The government is missing out on tens of billions of dollars in profits because of its privatisation of the Commonwealth Bank, Telstra, and other services and agencies. The CPA is calling for an expansion of the public sector which has the means to offer permanent employment, a long history of providing apprenticeships and is far less costly and more efficient because of the elimination of layers of profit. The development of infrastructure projects by the public sector means more jobs for the same investment and better quality outcomes.

In particular it is calling for the establishment of a state-owned insurance company and a People’s Bank, based on strong and democratic social charters. Competition from state institutions would force the private sector to slash fees and offer fairer interest rates and better insurance products. A national superannuation fund could provide billion of additional dollars for public infrastructure spending. Private and industry funds should also be obliged to deposit a certain percentage of their funds in government bonds and public infrastructure. This would be of benefit to society and provide sound, stable investments for workers’ savings.

FUNDING

The government has had no trouble finding billions of dollars for corporate tax cuts or increases in the military budget. There is no shortage of money to carry out far-reaching reforms. It is a question of ideological and political priorities how income is raised and distributed. At present the focus is on safeguarding and boosting private profits, not on people’s needs and the public sector. Budget deficits and government debt are not crimes as the neo-liberals would have us believe. The key issue is that the debt is manageable and the money borrowed is put to sound use.

The most important source of government income is through income taxes. Over the past 35 years there has been a flattening of marginal rates with the biggest tax cuts given to those on the highest incomes. This has made the system more regressive. The CPA advocates a progressive tax system based on ability to pay with an increase in marginal rates for those on high incomes.

The GST is an extremely regressive tax, with the wealthiest and the poorest paying the same rate in the dollar – 10 per cent – on goods and services. It should be abolished.

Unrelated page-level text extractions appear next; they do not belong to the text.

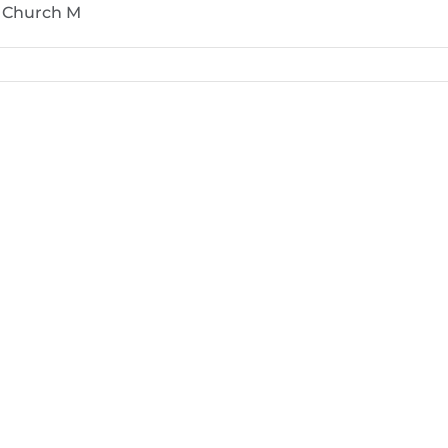
e Church M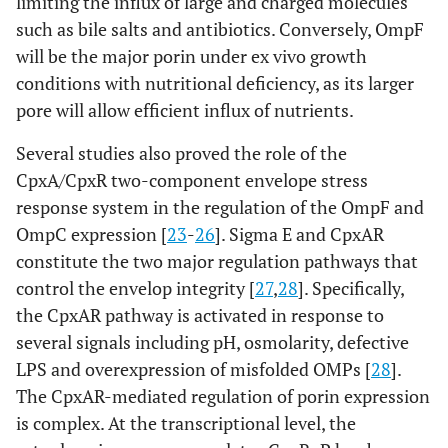
limiting the influx of large and charged molecules
such as bile salts and antibiotics. Conversely, OmpF
will be the major porin under ex vivo growth
conditions with nutritional deficiency, as its larger
pore will allow efficient influx of nutrients.
Several studies also proved the role of the
CpxA/CpxR two-component envelope stress
response system in the regulation of the OmpF and
OmpC expression [
23
-
26
]. Sigma E and CpxAR
constitute the two major regulation pathways that
control the envelop integrity [
27
,
28
]. Specifically,
the CpxAR pathway is activated in response to
several signals including pH, osmolarity, defective
LPS and overexpression of misfolded OMPs [
28
].
The CpxAR-mediated regulation of porin expression
is complex. At the transcriptional level, the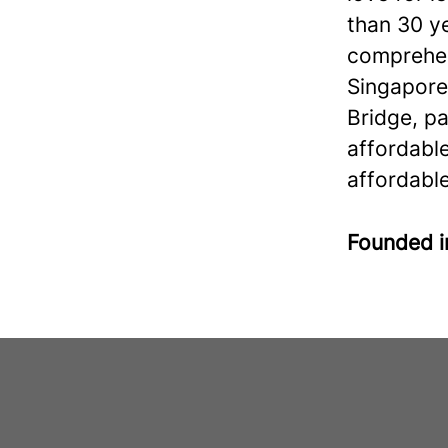
than 30 ye
comprehen
Singapore
Bridge, p
affordabl
affordable
Founded 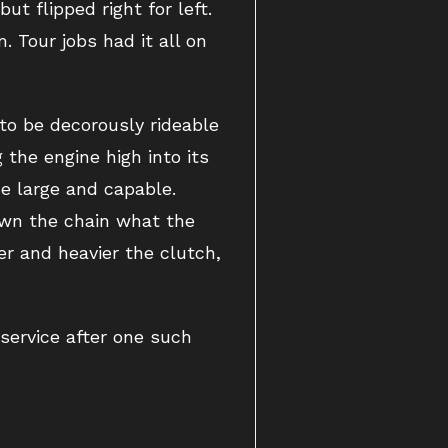
ut flipped right for left.
 Tour jobs had it all on
to be decorously rideable
 the engine high into its
e large and capable.
own the chain what the
r and heavier the clutch,
 service after one such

Corporate taxes should be raised. Negative gearing and dividend imputation should be phased out and serious steps taken to close the many tax loopholes and corporate welfare that see large corporations paying an effective tax rate of less than 20 cents in the dollar or less. The introduction of a higher rate of tax or special tax on super profits should be applied to businesses over a certain size in all industries.

Indigenous Australians, the original owners of this wealth before it became wealth, should have the final say over the granting of mining licenses and are entitled to a significant share of the wealth from them.

There are other potential sources of income – as already mentioned the abolition of the private health insurance rebate and abolition of state aid to private schools could be used to solve problems in the public health and education systems. Cutting the billions of dollars in subsidies for fossil fuel corporations would provide additional income.

CUT MILITARY SPENDING

The CPA calls for a total revamp of military spending away from its present offensive nature as an arm of the US military to that of genuine defence. It also calls for an immediate reduction of 10 per cent in funding and cancellation of the nuclear-powered submarines and other AUKUS spending. Refocusing on peace and security could result in savings of billions per annum. This money could be put back into the economy, instead of on US weaponry and wars; would create demand for goods and services; and create many thousands more jobs than the building of a few submarines. They would be permanent jobs.

A People’s Budget based on the above proposals would provide the basis for economic recovery for the people and improve overall living standards. Of course, it cannot bring a halt to the boom-crisis-recession-recovery phases of the capitalist production cycle. This cycle is a systemic feature of capitalism, and has only ever been and can only ever be eliminated by socialism.